Check Avila's own Coach Yasin
This whimsical class addresses the age old soccer dilemma–how do pick the ball up if you can’t use your hands? Pop-ups is about doing just that, but with flair and confidence of a BALLER, using feet in creative ways to kick start juggling.
Sending a message to all who are present, that “Hey, I’m for realz!!!” You wouldn’t believe the original ways kids think of to pop the ball up. Parent’s–keep your wuss flies, it’s worth watching the entire class for artistry on display alone!
Juggling for your Record
The art of juggling is endlessly creative. But for some, simply counting is the fun part and the science of juggling is what attracts them.
We thought we’d join in too, and help such players build on that sense of attainment they experience with this activity, by empowering them with clever tips and ideas about juggling technique that they may have overlooked!
The Mechanics of Juggling
Let’s just state, that if your beginner player can only do 2-3 juggles, or if your somewhat elite player cannot even do 10 juggles, then you are already aware that the repetition involved in juggling is no easy feat.
There are universal mechanics principles involved. For starters, the ball is falling at 9.8 m/s squared. The squared part is what makes it tough, and basically means gravity is an acceleration formula. Therefore, to master this skill, you have to alter the weight that you apply to the technique based on how long it’s been in the air. For that reason, juggling is special because it’s the one skill that also teaches touch (or weight), not to mention two-footedness.

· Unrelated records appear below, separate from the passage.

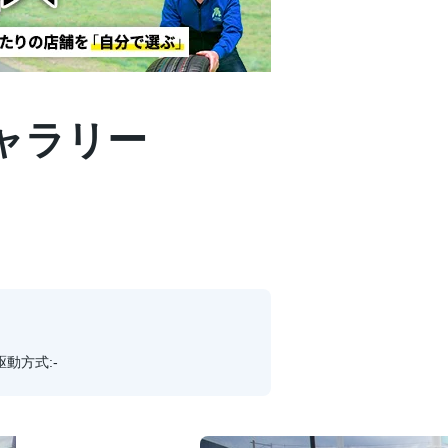
ギャラリー
駆動方式:-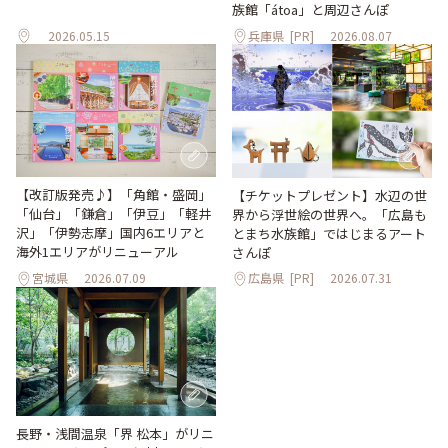
族館「átoa」と周辺さんぽ
2026.05.15
兵庫県
[PR]
2026.08.07
【改訂版発売♪】「角館・盛岡」
【チケットプレゼント】水辺の世
「仙台」「鎌倉」「伊豆」「軽井
界から浮世絵の世界へ。「広島も
沢」「伊勢志摩」国内6エリアと
とまち水族館」ではじまるアート
海外1エリアがリニューアル
さんぽ
宮城県
2026.07.09
広島県
[PR]
2026.07.31
長野・浅間温泉「界 松本」がリニ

As a player keeps putting in the time to juggle, something amazing happens. The synapses in the brain begins the fire faster and the ball begins to look larger and as if it’s moving slower. So, juggling is a sort of occupational therapy sensory integration disorder. The better a player can juggle, the better their skills become, because the brain slows down the ball for the athlete smoothing out the execution of
many other crucial soccer skills. For this reason, many coaches at tryouts use the juggling record as the benchmark as a way of knowing what level a player may be at.
it’s not everyday you beat your juggling record, but through this class we have set aside a time for guided assistance. Let’s go for it together, no matter what the number may be!
This class is for
We’re keeping it interesting but practical with this hybrid sport commonly called Soccer Tennis. It can be played in many different ways–as singles, doubles, in threes or fours, or larger groups–especially if a real soccer ball is used.

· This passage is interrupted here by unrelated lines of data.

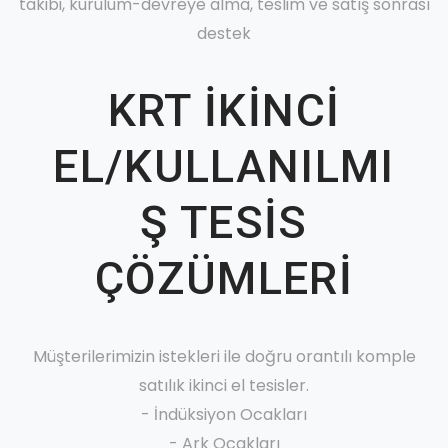
takibi, kurulum-devreye alma, teslim ve satış sonrası
destek
KRT İKİNCİ
EL/KULLANILMI
Ş TESİS
ÇÖZÜMLERİ
Müşterilerimizin istekleri ile doğru orantılı komple
satılık ikinci el tesisler.
- İndüksiyon Ocakları
- Ark Ocakları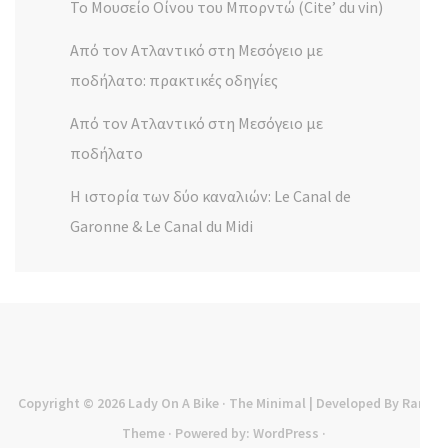
Το Μουσείο Οίνου του Μπορντώ (Cite’ du vin)
Από τον Ατλαντικό στη Μεσόγειο με
ποδήλατο: πρακτικές οδηγίες
Από τον Ατλαντικό στη Μεσόγειο με
ποδήλατο
Η ιστορία των δύο καναλιών: Le Canal de
Garonne & Le Canal du Midi
Copyright © 2026
Lady On A Bike
· The Minimal | Developed By
Rara
Theme
· Powered by:
WordPress
·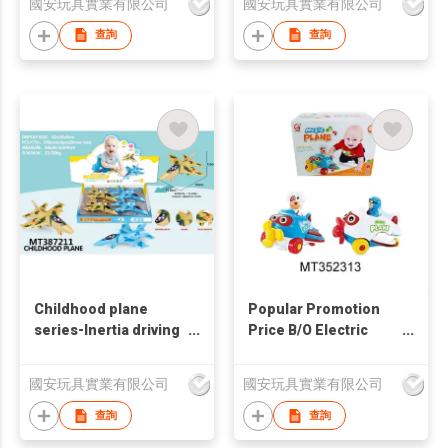
國安玩具實業有限公司
國安玩具實業有限公司
查詢
查詢
Childhood plane
Popular Promotion
series-Inertia driving
Price B/O Electric
musical plane with
Cartoon Plane
light (4 pcs)
國安玩具實業有限公司
國安玩具實業有限公司
查詢
查詢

Many different objects can serve as a net. If no objects are available then two grids can be laid out separated by a dead zone. The number of bounces and touches can be adjusted. The serve can be changed from a service from hand to kicking it off of the ground. The game is a great replacement to juggling.

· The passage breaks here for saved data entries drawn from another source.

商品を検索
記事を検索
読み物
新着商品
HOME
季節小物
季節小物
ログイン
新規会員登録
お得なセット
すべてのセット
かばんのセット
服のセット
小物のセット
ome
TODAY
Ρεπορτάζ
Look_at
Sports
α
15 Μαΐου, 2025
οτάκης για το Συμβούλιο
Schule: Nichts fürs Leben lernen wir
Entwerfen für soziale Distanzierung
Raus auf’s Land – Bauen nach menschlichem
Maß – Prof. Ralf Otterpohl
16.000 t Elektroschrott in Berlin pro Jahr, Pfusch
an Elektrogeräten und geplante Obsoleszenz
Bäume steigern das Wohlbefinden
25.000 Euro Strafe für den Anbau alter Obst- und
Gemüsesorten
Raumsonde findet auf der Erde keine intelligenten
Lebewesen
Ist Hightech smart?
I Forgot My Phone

Limitations according to age and ability can really make it interesting. One favorite rule is when we place a garbage can at the back of either side of the court/field. Any team that gets the ball over the net and also in that can automatically wins the match, even if they were losing desperately! You can imagine the drama.
Many techniques such as receiving the ball in the air, heading, juggling, volleys etc., all get practiced during the natural course of any Soccer Tennis game. Players gain insight as they strategize and contemplate questions: Can the team in possession move their opponents into a poor position? Do they strike at the right time and play safely when needed? Can the defenders read their opponents intentions and counter them?
What’s best is how the game encourages both communication and cohesion in a fun climate: Do the players work well as a team? Do they complement one another or do they play as individuals? Can the players relate to the ball, its flight, bounces and speed? In other words, the soccer problems are similar to those in a match. The pressure of time is real. Both teams have goals and must think of attacking and defending. While it is not soccer, it is soccer like.